File Patterns

File patterns are the starting point for any Pangeo Forge recipe: they are the raw “ingredients” upon which the recipe will act. The point of file patterns is to describe how many individual source files are organized logically as part of a larger dataset. In this respect, file patterns are conceptually similar to NCML documents.

First we will describe a simple example of how to create a file pattern. Then we will dive deeper into the API.

Example

Imagine we have a set of file paths which look like this

http://data-provider.org/data/temperature/temperature_01.txt
http://data-provider.org/data/temperature/temperature_02.txt
...
http://data-provider.org/data/temperature/temperature_10.txt
http://data-provider.org/data/humidity/humidity_01.txt
http://data-provider.org/data/humidity/humidity_02.txt
...
http://data-provider.org/data/humidity/humidity_10.txt

This is a relatively common way to organize data files:

  • There are two different “variables” (temperature and salinity), stored in separate files.

  • There is a sequence of 10 files for each variable. We will assume that this represents the “time” axis of the data.

We observe that there are essentially two dimensions to the file organization: variable (2) and time (10). The product of these (2 x 10 = 20) determines the total number of files in our dataset. We refer to the unique identifiers for each dimension (temperature, humidity; 1, 2, ..., 10) as the keys for our file pattern. At this point, we don’t really care what is inside these files We are just interested in the logical organization of the files themselves; this is what a pangeo_forge_recipes.patterns.FilePattern is meant to describe.

Create a FilePattern

The starting point for creating a file pattern is to write a function which maps the keys for each dimension into full file paths. This function might look something like this:

def make_full_path(variable, time):
    return f"http://data-provider.org/data/{variable}/{variable}_{time:02d}.txt"

# check that it works
make_full_path("humidity", 3)
'http://data-provider.org/data/humidity/humidity_03.txt'

We now need to define the “combine dimensions” of the file pattern. Comine dimensions are one of two types:

File patterns permit us to combine multiple combine dims into a single pattern. For the present example, we have one MergeDim:

from pangeo_forge_recipes.patterns import MergeDim
variable_merge_dim = MergeDim("variable", ["temperature", "humidity"])

…and one ConcatDim:

from pangeo_forge_recipes.patterns import ConcatDim
time_concat_dim = ConcatDim("time", list(range(1, 11)))

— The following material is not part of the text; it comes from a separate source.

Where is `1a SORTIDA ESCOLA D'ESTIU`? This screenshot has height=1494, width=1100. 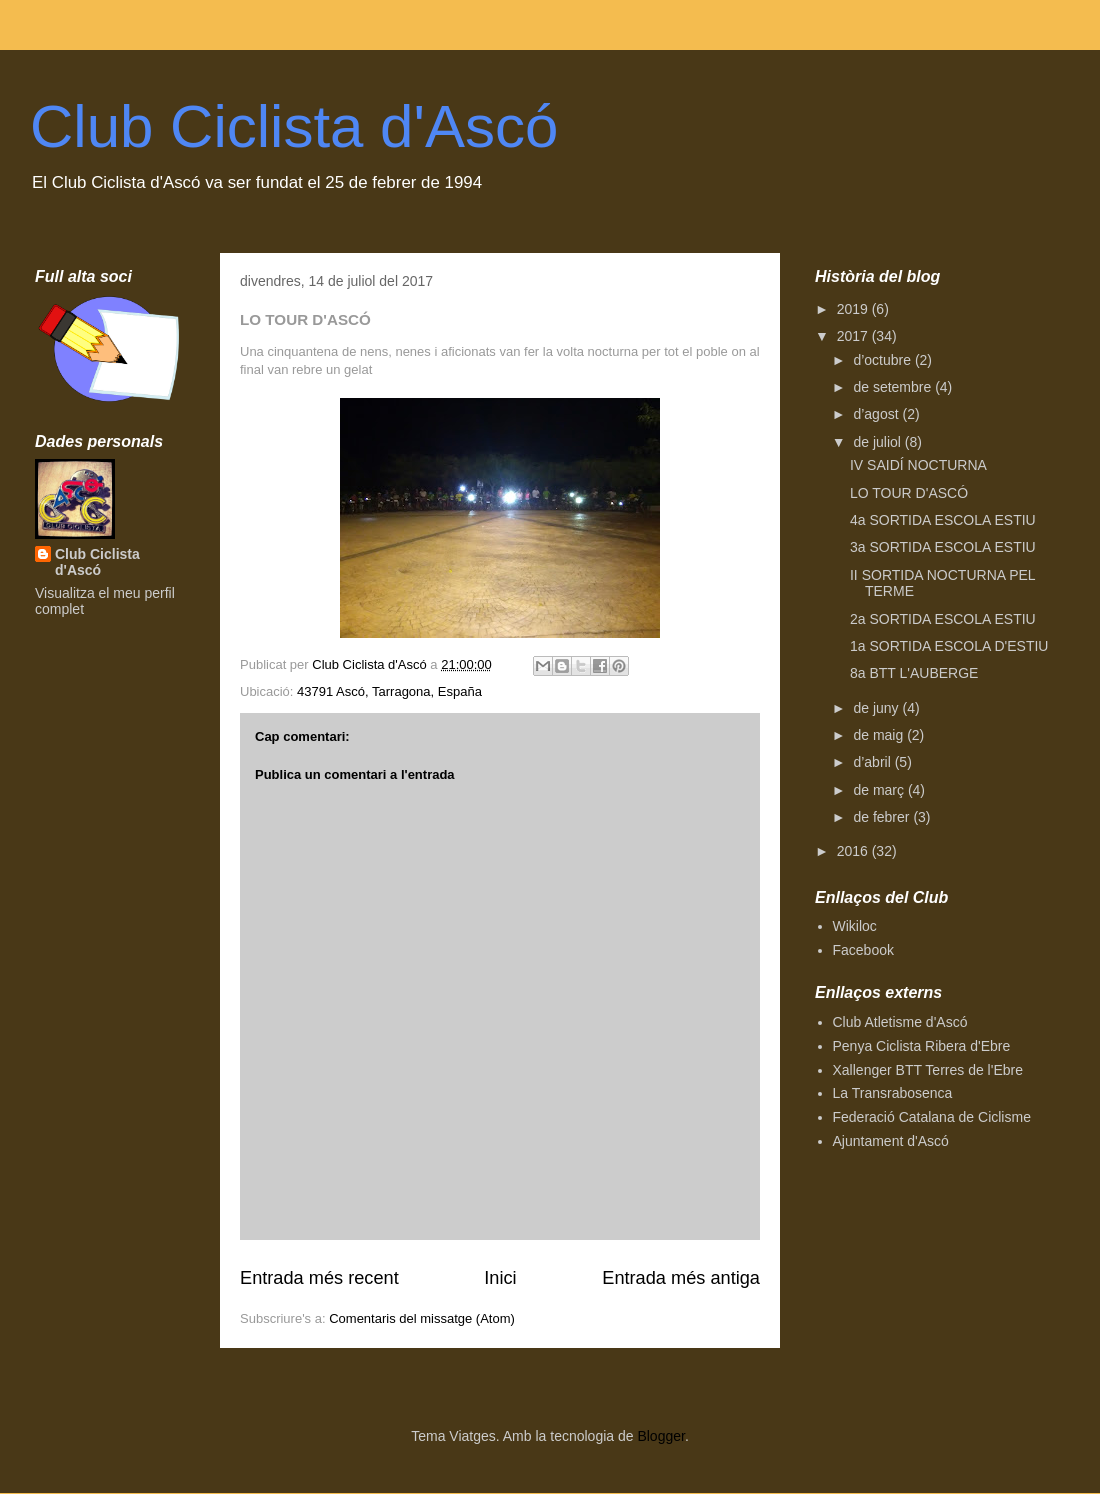 1a SORTIDA ESCOLA D'ESTIU is located at coordinates (949, 646).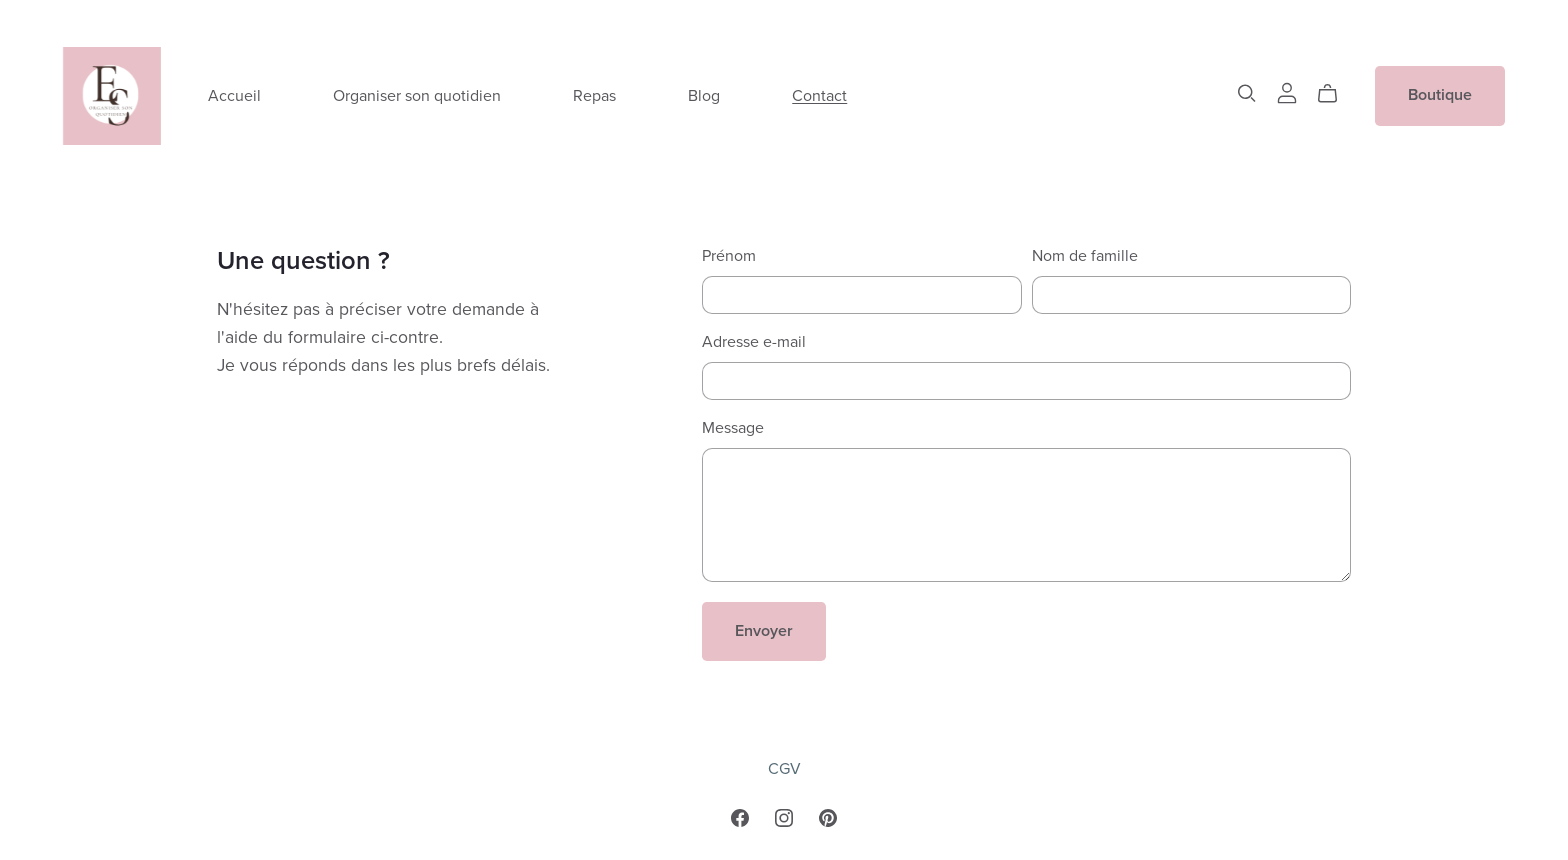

We are now ready to create our file pattern. We do this by bringing together the function which generates the file names with the merge dimensions.

from pangeo_forge_recipes.patterns import FilePattern
pattern = FilePattern(make_full_path, variable_merge_dim, time_concat_dim)
pattern
<FilePattern {'variable': 2, 'time': 10}>

Note

The names of the arguments in your function are important: they must match the keys of your file pattern. The keys of the file pattern are determined by the names of the combine dims. Note that the function make_full_path has two arguments: variable, and time. These are precisely the same as the names of the combine dimension used in defining variable_merge_dim and time_concat_dim. You can use whatever names you want, but they must be consistent throughout your file pattern.

In theory, we could use any number of combine dimensions. However, in practice, recipe implementations may have limits on the number of and type of combine dimensions they support. pangeo_forge_recipes.recipes.XarrayZarrRecipe requires at least one ConcatDim and allows at most one MergeDim.

Extra keyword arguments for FilePattern

FilePattern objects carry all of the information needed to open source files. The following additional keyword arguments may passed to FilePattern instances as appropriate:

  • fsspec_open_kwargs: A dictionary of kwargs to pass to fsspec.open to aid opening of source files. For example, {"block_size": 0} may be passed if an HTTP source file server does not permit range requests. Authentication for fsspec-compatible filesystems may be handled here as well. For HTTP username/password-based authentication, your specific fsspec_open_kwargs will depend on the configuration of the source file server, but are likely to conform to one of the following two formats:

    fsspec_open_kwargs={"username": "<your-username>", "password": "<your-password>"}
    fsspec_open_kwargs={"auth": aiohttp.BasicAuth("<your-username>", "<your-password>")}
    
  • query_string_secrets: A dictionary of key:value pairs to append to each source file url query at runtime. Query parameters which are not secrets should instead be included in the format_function.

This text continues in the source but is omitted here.